ABOUT THIS TASK |
State how many lines of the data contain the word "item", and write nothing besides the number.

━━━━━ RECORDS TO PROCESS ━━━━━

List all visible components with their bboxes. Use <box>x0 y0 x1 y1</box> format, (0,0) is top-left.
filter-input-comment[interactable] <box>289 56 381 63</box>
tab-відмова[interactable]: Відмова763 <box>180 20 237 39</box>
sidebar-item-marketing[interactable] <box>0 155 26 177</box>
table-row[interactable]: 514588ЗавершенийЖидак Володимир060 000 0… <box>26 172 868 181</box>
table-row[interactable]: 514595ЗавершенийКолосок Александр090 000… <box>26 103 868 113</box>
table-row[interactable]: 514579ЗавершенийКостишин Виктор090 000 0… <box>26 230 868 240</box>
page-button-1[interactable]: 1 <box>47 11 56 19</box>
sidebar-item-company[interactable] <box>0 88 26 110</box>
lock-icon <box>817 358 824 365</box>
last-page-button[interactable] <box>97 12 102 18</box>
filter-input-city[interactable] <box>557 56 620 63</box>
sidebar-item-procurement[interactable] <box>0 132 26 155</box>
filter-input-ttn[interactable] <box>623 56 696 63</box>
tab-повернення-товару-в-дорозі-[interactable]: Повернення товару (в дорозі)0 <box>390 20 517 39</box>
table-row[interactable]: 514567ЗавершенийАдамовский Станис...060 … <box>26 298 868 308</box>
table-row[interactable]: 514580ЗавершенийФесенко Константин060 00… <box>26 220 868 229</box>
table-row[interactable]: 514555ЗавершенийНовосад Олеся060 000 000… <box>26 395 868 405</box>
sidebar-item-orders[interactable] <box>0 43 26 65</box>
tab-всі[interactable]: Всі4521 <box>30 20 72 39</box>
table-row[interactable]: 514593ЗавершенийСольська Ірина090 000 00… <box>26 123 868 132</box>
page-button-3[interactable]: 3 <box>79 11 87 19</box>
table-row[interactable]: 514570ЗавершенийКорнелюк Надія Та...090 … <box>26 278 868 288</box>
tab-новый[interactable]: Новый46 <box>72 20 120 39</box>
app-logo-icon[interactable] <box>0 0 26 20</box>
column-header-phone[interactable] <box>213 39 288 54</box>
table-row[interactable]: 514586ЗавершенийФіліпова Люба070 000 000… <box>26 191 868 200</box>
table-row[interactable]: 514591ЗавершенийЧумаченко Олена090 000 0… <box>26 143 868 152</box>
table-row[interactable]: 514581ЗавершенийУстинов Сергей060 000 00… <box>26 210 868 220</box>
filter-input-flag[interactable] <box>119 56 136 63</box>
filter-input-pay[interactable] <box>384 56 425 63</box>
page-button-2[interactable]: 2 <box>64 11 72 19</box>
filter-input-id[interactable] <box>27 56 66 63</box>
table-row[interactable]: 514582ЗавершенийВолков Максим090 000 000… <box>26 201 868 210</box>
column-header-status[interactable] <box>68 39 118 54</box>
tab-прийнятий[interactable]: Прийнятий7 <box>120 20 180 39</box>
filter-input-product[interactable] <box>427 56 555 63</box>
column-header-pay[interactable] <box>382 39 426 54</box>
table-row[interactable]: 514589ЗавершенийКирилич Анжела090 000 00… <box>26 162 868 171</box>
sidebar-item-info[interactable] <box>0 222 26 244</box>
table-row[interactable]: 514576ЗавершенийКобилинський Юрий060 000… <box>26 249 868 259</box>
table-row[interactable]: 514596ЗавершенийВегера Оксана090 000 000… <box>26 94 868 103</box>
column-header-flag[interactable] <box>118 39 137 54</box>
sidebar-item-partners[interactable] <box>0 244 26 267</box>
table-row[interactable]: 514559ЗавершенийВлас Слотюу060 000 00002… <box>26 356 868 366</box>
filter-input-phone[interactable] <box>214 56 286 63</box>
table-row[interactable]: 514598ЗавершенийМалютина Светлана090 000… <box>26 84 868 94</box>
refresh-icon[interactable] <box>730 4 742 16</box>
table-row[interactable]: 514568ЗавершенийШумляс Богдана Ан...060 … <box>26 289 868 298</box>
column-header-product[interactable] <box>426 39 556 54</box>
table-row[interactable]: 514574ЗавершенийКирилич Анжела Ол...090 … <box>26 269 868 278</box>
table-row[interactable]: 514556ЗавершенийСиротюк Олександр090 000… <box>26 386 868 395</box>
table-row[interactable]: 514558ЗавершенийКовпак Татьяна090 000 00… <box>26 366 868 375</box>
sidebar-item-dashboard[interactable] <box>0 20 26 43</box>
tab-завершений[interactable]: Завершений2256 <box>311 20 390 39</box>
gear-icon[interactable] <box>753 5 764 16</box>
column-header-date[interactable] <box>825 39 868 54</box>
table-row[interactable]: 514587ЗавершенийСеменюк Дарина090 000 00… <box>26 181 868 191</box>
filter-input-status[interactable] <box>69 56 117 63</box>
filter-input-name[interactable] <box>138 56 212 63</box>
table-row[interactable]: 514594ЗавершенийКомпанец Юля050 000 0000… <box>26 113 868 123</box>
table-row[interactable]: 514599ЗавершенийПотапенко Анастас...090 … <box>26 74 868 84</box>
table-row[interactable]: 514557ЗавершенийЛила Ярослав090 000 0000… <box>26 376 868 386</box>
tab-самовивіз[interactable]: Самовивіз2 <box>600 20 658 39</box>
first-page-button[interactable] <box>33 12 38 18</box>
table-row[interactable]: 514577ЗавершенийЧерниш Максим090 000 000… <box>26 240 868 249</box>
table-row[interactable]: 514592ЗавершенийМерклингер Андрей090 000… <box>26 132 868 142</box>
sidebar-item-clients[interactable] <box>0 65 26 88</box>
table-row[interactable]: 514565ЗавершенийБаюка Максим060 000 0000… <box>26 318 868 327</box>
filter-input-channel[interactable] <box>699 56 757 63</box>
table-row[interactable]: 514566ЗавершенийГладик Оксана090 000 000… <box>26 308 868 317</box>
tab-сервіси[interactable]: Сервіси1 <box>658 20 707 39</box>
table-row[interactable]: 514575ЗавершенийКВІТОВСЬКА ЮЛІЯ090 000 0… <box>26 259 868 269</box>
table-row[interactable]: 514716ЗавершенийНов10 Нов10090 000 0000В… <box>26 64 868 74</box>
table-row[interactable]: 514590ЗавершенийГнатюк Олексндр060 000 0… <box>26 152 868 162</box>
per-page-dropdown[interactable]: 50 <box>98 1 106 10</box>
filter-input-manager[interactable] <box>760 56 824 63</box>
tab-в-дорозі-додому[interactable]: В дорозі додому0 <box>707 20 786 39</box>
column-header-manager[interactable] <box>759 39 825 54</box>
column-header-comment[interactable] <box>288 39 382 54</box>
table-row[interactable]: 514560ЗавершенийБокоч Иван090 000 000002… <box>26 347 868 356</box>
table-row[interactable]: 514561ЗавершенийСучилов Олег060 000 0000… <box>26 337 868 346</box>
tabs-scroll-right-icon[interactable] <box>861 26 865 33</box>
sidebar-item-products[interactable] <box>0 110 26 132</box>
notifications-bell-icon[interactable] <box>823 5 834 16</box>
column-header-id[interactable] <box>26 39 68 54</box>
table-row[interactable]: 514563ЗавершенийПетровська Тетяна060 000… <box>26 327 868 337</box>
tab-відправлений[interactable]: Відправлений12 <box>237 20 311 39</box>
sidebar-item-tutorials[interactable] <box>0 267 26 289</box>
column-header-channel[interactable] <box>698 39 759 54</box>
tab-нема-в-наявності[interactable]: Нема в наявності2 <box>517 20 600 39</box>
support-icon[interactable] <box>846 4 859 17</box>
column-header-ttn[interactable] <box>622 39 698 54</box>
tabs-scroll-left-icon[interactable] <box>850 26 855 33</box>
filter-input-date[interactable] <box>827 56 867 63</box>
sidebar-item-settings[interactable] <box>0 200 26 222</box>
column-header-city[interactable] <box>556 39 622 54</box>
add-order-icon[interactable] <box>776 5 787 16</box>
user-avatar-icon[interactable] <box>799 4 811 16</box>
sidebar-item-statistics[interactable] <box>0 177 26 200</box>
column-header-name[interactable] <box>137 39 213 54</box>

━━━━━

RESULT OF THIS EXERCISE |
12